On April 10, Art Cullen of the Storm Lake (IA) Times was awarded the 2017 Pulitzer Prize in Editorial Writing. His work, explained the Pulitzer board, “fueled by tenacious reporting, impressive expertise and engaging writing… successfully challenged the powerful corporate agricultural interests in Iowa.”

Challenged, yes; beat ‘em, no.

Cullen, who co-owns the tiny, twice-weekly Times (circulation: 3,000) with his brother John, won journalism’s highest honor for a series of 10 tough-worded editorials last year that demanded and got answers on why Iowa, a mostly rural state, “has the dirtiest surface water in America.”

The question arose after the Des Moines Water Works sued the drainage districts of three northwestern Iowa counties for the high level of nitrates it said was contaminating the Raccoon River, the source of drinking water for its 500,000 central Iowa customers.

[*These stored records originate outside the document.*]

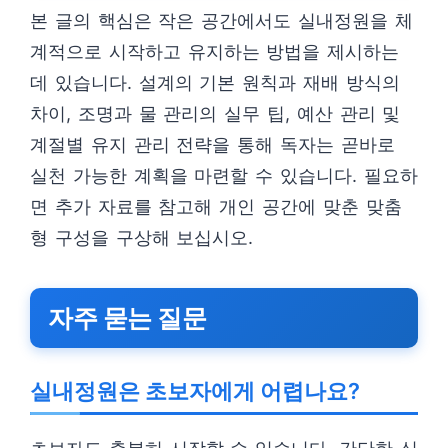
본 글의 핵심은 작은 공간에서도 실내정원을 체
계적으로 시작하고 유지하는 방법을 제시하는
데 있습니다. 설계의 기본 원칙과 재배 방식의
차이, 조명과 물 관리의 실무 팁, 예산 관리 및
계절별 유지 관리 전략을 통해 독자는 곧바로
실천 가능한 계획을 마련할 수 있습니다. 필요하
면 추가 자료를 참고해 개인 공간에 맞춘 맞춤
형 구성을 구상해 보십시오.
자주 묻는 질문
실내정원은 초보자에게 어렵나요?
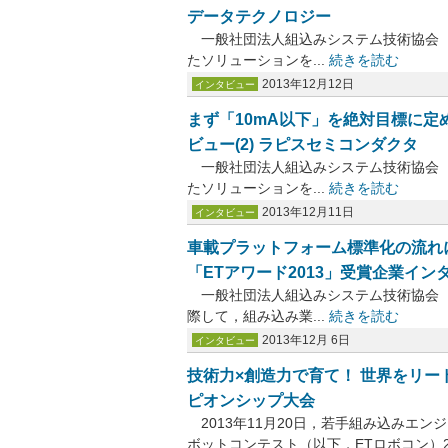
データテクノロジー
一般社団法人組込みシステム技術協会（JASA）は
たソリューションを...
続きを読む
2013年12月12日
インタビュー
まず「10mA以下」を絶対目標に定め
ビュー(2) ラピスセミコンダクタ
一般社団法人組込みシステム技術協会（JASA）は
たソリューションを...
続きを読む
2013年12月11日
インタビュー
車載プラットフォーム標準化の流れ
「ETアワード2013」受賞企業インタ
一般社団法人組込みシステム技術協会（JASA）は
際して，組み込み業...
続きを読む
2013年12月 6日
インタビュー
技術力×創造力で育て！ 世界をリード
ピオンシップ大会
2013年11月20日，若手組み込みエ
ボットコンテスト（以下，ETロボコン）2.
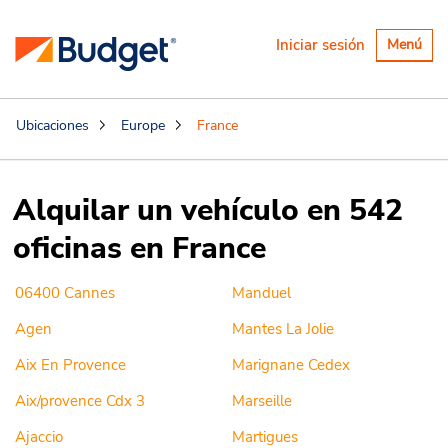
Alternar
Iniciar sesión
Menú
navegaci
Ubicaciones
Europe
France
Alquilar un vehículo en 542
oficinas en France
06400 Cannes
Manduel
Agen
Mantes La Jolie
Aix En Provence
Marignane Cedex
Aix/provence Cdx 3
Marseille
Ajaccio
Martigues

The ensuing court fight was bitter, costly, and secretive. Cullen, through the Times’ editorial page, doggedly asked two questions. First, how were the three counties—Storm Lake is the county seat of Buena Vista County, one of the defendants—paying their legal bills, estimated to be upwards of $1 million.

And, second, why today’s ag production system of “farming into the ditch and over the fenceline” should be defended at all. It had played the key role, he noted citing Iowa State University research, in delivering the dirty water at the center of the lawsuit. Defending that reality was really defending the dirty water status quo.

He had Iowa’s public behind him and Iowa’s biggest ag groups in front of him. Almost every public poll supported the lawsuit and almost every farm group and local government group opposed it. If the public wanted the dirty water cleaned up, reasoned the small town editor in print, why were public officials fighting any cleanup?

After months of shoe leather journalism, the Times—meaning Cullen, his reporter son Tom, and other family members—finally uncovered the source of the money underwriting the counties’ status quo defense. In typical fashion, he announced the funders in a Sept. 16, 2016 editorial:

“Buena Vista County officially is a Farm Bureau county. The Farm Bureau and Iowa Corn Growers have pledged to cover the legal bills (of the three defendant counties so, now) at least we know who our boss is,” he opined. “The Farm Bureau and the commodity groups.”

“… Fair enough,” Cullen went on. “Everything is above board.”

“Except,” he added in a one-word paragraph.

“We did not elect Farm Bureau to define our interests. We elected five county supervisors and a county attorney.”

Were Cullen’s sharp words directed at Farm Bureau and its Big Ag allies, or were they meant as an admonishment to the weak-kneed Buena Vista County public officials? Maybe all three.

In the end, however, it didn’t matter. Three weeks before Cullen was awarded the Pulitzer, the federal judge overseeing the contentious Des Moines Water Works lawsuit dismissed it by noting Iowa’s county drainage districts, the targets of the suit, were immune to damage claims.

In short, said the judge, no money no lawsuit.

The farm groups and Iowa’s ag-dependent politicians declared victory and moved on. Editor Cullen, who remains in Buena Vista County, conceded nothing: “We still have a surface water problem in Iowa,” he said in one post-Pulitzer interview. “We’ve been reporting on it for 25 years.”

Will it take another 25 years for agriculture—for us—to acknowledge and act on the growing threats to our rural environment and the world’s food-growing future? Clearly, we have the money and talent to delay any legal and legislative effort to change today’s soil, air, and water regulations.

What we need more, however, is the courage and foresight to invest that money and talent in ensuring the future rather than litigating the past. It’s the right thing for our communities now and our grandchildren later.